Problem description -
Copy each entry below unchanged; the images do not go in the copy.

Input -
══════

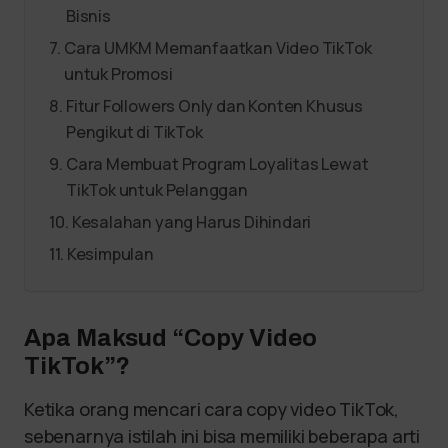
Bisnis
Cara UMKM Memanfaatkan Video TikTok
untuk Promosi
Fitur Followers Only dan Konten Khusus
Pengikut di TikTok
Cara Membuat Program Loyalitas Lewat
TikTok untuk Pelanggan
Kesalahan yang Harus Dihindari
Kesimpulan
Apa Maksud “Copy Video
TikTok”?
Ketika orang mencari cara copy video TikTok,
sebenarnya istilah ini bisa memiliki beberapa arti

══════

Response to the exercise -
Bisnis
Cara UMKM Memanfaatkan Video TikTok
untuk Promosi
Fitur Followers Only dan Konten Khusus
Pengikut di TikTok
Cara Membuat Program Loyalitas Lewat
TikTok untuk Pelanggan
Kesalahan yang Harus Dihindari
Kesimpulan
Apa Maksud “Copy Video
TikTok”?
Ketika orang mencari cara copy video TikTok,
sebenarnya istilah ini bisa memiliki beberapa arti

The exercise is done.